La inflación descabellada (en torno al 750%, según el FMI) ha apagado colores y mitigado alegrías en un país al que siempre le ha gustado celebrar la Navidad con exageración. El alto coste de los alimentos y productos básicos obliga a los venezolanos a emplear su dinero en lo imprescindible. La cesta navideña costó una media de 321.324 bolívares, casi 12 salarios mínimos de un trabajador, según el Centro de Documentación y Análisis Social.
«Maduro acabó hasta con las fiestas de Navidad», se lamenta el diputado José Guerra, ministro de Economía en la sombra opositora.
«Hambre, tristeza y crimen son las tres palabras que resumen el perfil de la Navidad venezolana», sintetiza Jesús Torrealba, secretario ejecutivo de la Unidad Democrática, en la misiva enviada al Vaticano.
Los precios están más allá de las nubes, disparados por una inflación que no entiende de celebraciones. El mejor ejemplo son las hallacas, un tamal típico del país, que va más allá de lo tradicional para convertirse en una seña de identidad nacional: ¡ay de aquél que dude de su sabor y encanto! La masa de harina de maíz se rellena de guiso de carne de ternera, cerdo y gallina, más alcaparras, aceitunas, uvas pasas, pimiento y cebolla y se le sazona con un caldo de gallina y especias. Todo ello se envuelve en hoja de plátano, siempre con distintas variantes regionales y personales.

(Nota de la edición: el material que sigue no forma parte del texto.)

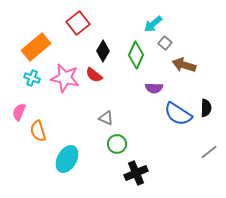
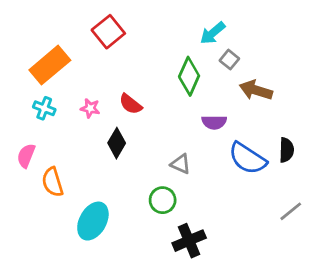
black diamond: (103, 51) -> (117, 143), moved
pink star: (65, 78) -> (90, 108), size x0.5
gray triangle: (106, 118) -> (181, 164), moved

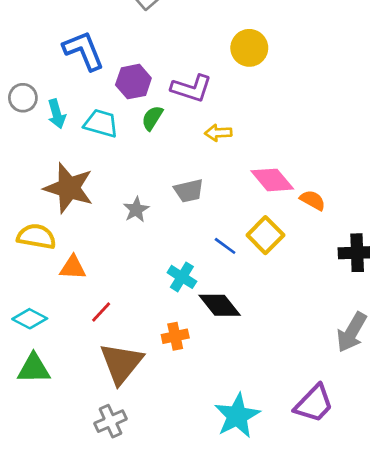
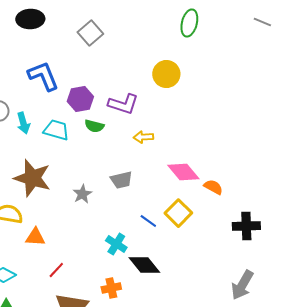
green semicircle: (152, 118) -> (94, 126), turned -108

«Y a estas alturas todavía no las hemos comido en casa, cuando mi mujer hace dos años hizo 50. El año pasado ya bajó a 20″, reclama William Rojas, vendedor de 38 años que vive a unos pocos metros del Palacio de Miraflores. Junto a su puesto se la ofrecieron a última hora del día 24 a 3.000 bolívares. Al final se decidió y compró cuatro, para todo la familia, lo que le obligó a trabajar el 25. «Por lo menos estoy vendiendo muchos cigarrillos», añadió el domingo, tras reconocer que no estuvieron tan sabrosas como las de su mujer.
El problema de la hallaca es que la harina de maíz escasea de forma preocupante en las últimas semanas tras un año en la que ha aparecido y desaparecido de los anaqueles, en una especie de ruleta rusa alimenticia. Las carnes, el otro componente fundamental, también han multiplicado sus precios en diciembre, casi un 200%.
Pero aún más difícil es mojarse la garganta con los tradicionales ponches (360 bolívares en 2014, 1.800 en 2015 y más de 10.000 este
año) y el whisky (2.990 en 2014, 24.000 el año pasado y entre 40.000 y
60.000 hoy), que nunca faltaban en la mesa del venezolano, que siempre se ha vanagloriado de ser uno de sus principales consumidores de escocés del planeta. El tradicional pan de jamón saltó de los 800 de 2014, a 2.500 bolívares del año pasado hasta los 7.000, de media, este año.
Caracas continuaba ayer a «oscuras», contando los días para pedirle al año nuevo que pulverice los recuerdos de 2016. Ni luces decorativas, ni fuegos artificiales, ni siquiera un alumbrado público poderoso, como si se tratase de una de esas postales costumbristas que describía Charles Dickens en «Un cuento de Navidad». Eso sí, ninguno de sus fantasmas salvadores ha llegado hasta el país sudamericano para transformar al Mr. Scrooge bolivariano.